14. Always buy the specific drug prescribed.
Some drugs are fake and manufactured by local companies. For example, instead of Septran, pharmacists sell Septrin, which is fake” Dr. Mathai explains. Check with your doctor if the drug prescribed is unavailable in the market.
15. Make sure your child gets adequate rest and fluids.
This does not mean your child has to be confined to bed. “Don’t send your child to school if he looks better after a couple of days. In school he will have to sit all day, play outside and won’t be able to sleep if he’s sleepy” says Dr. Paul. Let him stay home till the doctor advises otherwise.
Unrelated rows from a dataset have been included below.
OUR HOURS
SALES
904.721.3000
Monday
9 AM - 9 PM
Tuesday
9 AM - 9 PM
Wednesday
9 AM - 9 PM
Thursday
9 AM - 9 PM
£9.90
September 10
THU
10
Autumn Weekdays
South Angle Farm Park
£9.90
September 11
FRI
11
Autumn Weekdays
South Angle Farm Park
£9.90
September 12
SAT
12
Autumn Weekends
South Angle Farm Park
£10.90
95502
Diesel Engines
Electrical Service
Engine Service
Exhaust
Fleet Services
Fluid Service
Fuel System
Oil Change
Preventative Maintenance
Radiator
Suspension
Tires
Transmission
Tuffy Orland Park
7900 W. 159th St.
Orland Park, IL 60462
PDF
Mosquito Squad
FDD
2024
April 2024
Try to keep your child as hydrated and fed as usual If your child is not eating properly, it is a good idea to give him nutrient-rich liquids like lime juice, coconut water or soup.
16. Inform the doc of other medication.
Drug-drug interactions can sometimes prove harmful. “For example, if a child is being treated for infection of the liver, the erythromycin group of drugs cannot be prescribed,” explains Dr. Vaidya.
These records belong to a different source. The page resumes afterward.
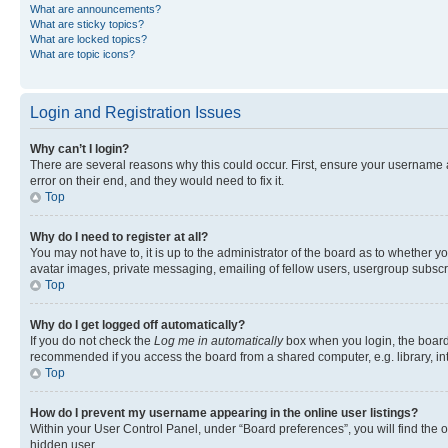
What are announcements?
What are sticky topics?
What are locked topics?
What are topic icons?
Login and Registration Issues
Why can’t I login?
There are several reasons why this could occur. First, ensure your username 
error on their end, and they would need to fix it.
Top
Why do I need to register at all?
You may not have to, it is up to the administrator of the board as to whether y
avatar images, private messaging, emailing of fellow users, usergroup subscri
Top
Why do I get logged off automatically?
If you do not check the
Log me in automatically
box when you login, the board 
recommended if you access the board from a shared computer, e.g. library, inte
Top
How do I prevent my username appearing in the online user listings?
Within your User Control Panel, under “Board preferences”, you will find the 
hidden user.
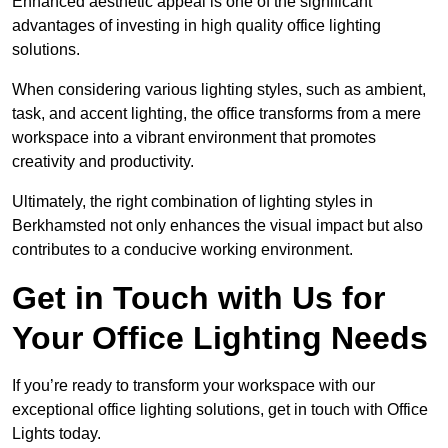
Enhanced aesthetic appeal is one of the significant
advantages of investing in high quality office lighting
solutions.
When considering various lighting styles, such as ambient,
task, and accent lighting, the office transforms from a mere
workspace into a vibrant environment that promotes
creativity and productivity.
Ultimately, the right combination of lighting styles in
Berkhamsted not only enhances the visual impact but also
contributes to a conducive working environment.
Get in Touch with Us for
Your Office Lighting Needs
If you’re ready to transform your workspace with our
exceptional office lighting solutions, get in touch with Office
Lights today.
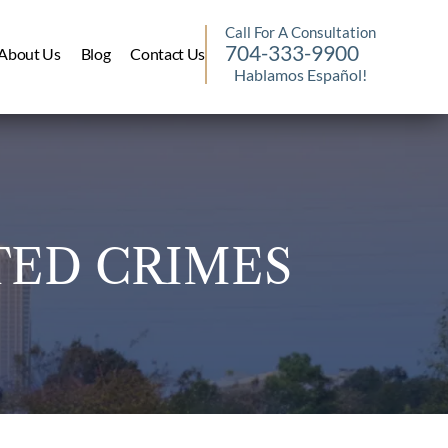
Call For A Consultation
704-333-9900
About Us
Blog
Contact Us
Hablamos Español!
TED CRIMES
17. Tell the doc about drug allergies.
You must also inform her of any family history of drug allergies. If there is a family history of allergy to sulfa drugs, your child could have it too. If this is the case, drugs like tetracycline and penicillin cannot be prescribed. “Usually allergies appear in the form of a rash and a very severe reaction is unlikely,” says Dr. Paul. If your child experiences great discomfort, your doc may prescribe an anti-allergic, or change the medicine.
18. Antibiotics may have side effects.
Some antibiotics can have side effects like loose motions and vomiting. “Antibiotics kill friendly bacteria in your child’s intestines,” explains Dr. Jathanna, This could cause diarrhoea. Vomiting could be caused by an aversion to the taste or acidity caused by the medicines. These symptoms are usually mild and easily controlled. “Properly administered, the benefits of antibiotics far outweigh the discomfort of side effects” says Dr. Vaidya. Inform your doctor about any discomfort your child is experiencing and he will give you something to lessen it If your child is passing dark urine, has developed swelling of the body or severe itching, consult your doctor immediately. “Severe reactions are unlikely, unless the child is suffering from rare G6PD deficiency,* says Dr. Paul.
19. Supplements are usually not needed.
“If your kid is on broad-spectrum antibiotics or needs to take antibiotics over a long period, we prescribe B complex or lactobacilli and probiotic supplements,” says Dr. Paul. These help to replace the friendly bacteria in your kid s intestines, which are destroyed by antibiotics.
20. Don’t force your doc’s hand.
“Quite often antibiotics are prescribed on ‘request’ from an anxious parent,” says Dr. Mathai. The unnecessary use of antibiotics has made several strains of bacteria resistant to them. For example, several types of bacteria causing middle-ear infections have become resistant to amoxycillin, the most frequently prescribed antibiotic for ear infections. This means much stronger antibiotics have to be used to fight even simple infections in children.